PROBLEM:
Every line of the material is to be transcribed verbatim, with images omitted.

<<<<

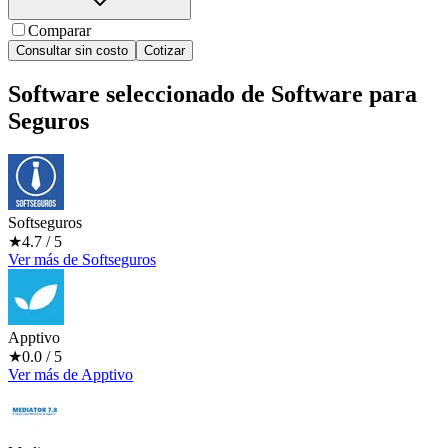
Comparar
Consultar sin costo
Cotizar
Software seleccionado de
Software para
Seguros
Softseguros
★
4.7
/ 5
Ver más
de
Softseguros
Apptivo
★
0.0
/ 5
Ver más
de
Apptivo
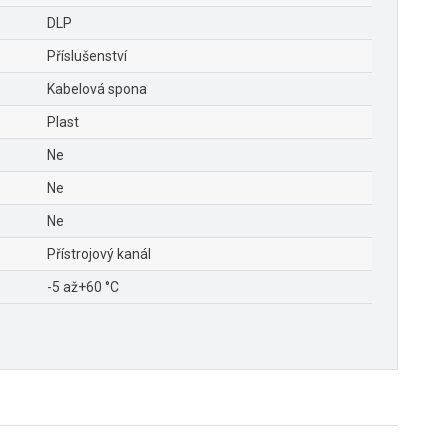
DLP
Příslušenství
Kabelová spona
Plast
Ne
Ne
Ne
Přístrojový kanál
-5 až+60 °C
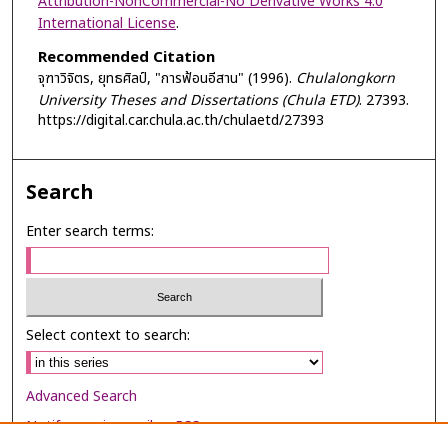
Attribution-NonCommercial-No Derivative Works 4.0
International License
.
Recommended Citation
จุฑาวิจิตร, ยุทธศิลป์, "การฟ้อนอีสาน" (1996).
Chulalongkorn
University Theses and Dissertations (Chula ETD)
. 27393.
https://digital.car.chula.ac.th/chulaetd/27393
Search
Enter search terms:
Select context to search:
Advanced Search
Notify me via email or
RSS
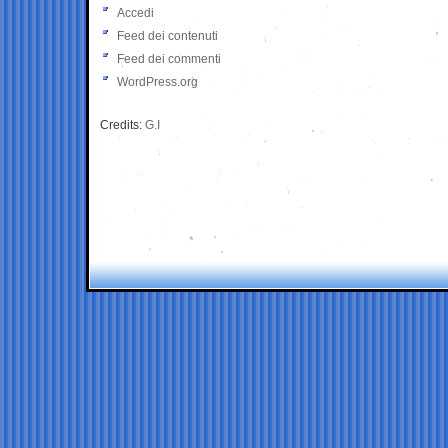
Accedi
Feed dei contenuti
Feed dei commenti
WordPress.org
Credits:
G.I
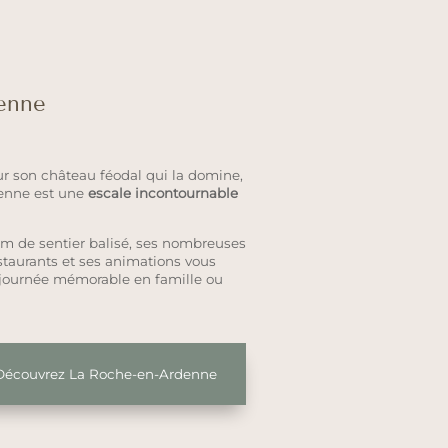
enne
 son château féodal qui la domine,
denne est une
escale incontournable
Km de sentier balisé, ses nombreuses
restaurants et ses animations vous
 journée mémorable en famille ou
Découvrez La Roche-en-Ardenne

>>>>

TASK ANSWER:
Comparar
Consultar sin costo
Cotizar
Software seleccionado de
Software para
Seguros
Softseguros
★
4.7
/ 5
Ver más
de
Softseguros
Apptivo
★
0.0
/ 5
Ver más
de
Apptivo
DLP
Příslušenství
Kabelová spona
Plast
Ne
Ne
Ne
Přístrojový kanál
-5 až+60 °C
Attribution-NonCommercial-No Derivative Works 4.0
International License
.
Recommended Citation
จุฑาวิจิตร, ยุทธศิลป์, "การฟ้อนอีสาน" (1996).
Chulalongkorn
University Theses and Dissertations (Chula ETD)
. 27393.
https://digital.car.chula.ac.th/chulaetd/27393
Search
Enter search terms:
Select context to search:
Advanced Search
Notify me via email or
RSS
Accedi
Feed dei contenuti
Feed dei commenti
WordPress.org
Credits:
G.I
enne
 son château féodal qui la domine,
denne est une
escale incontournable
Km de sentier balisé, ses nombreuses
restaurants et ses animations vous
 journée mémorable en famille ou
Découvrez La Roche-en-Ardenne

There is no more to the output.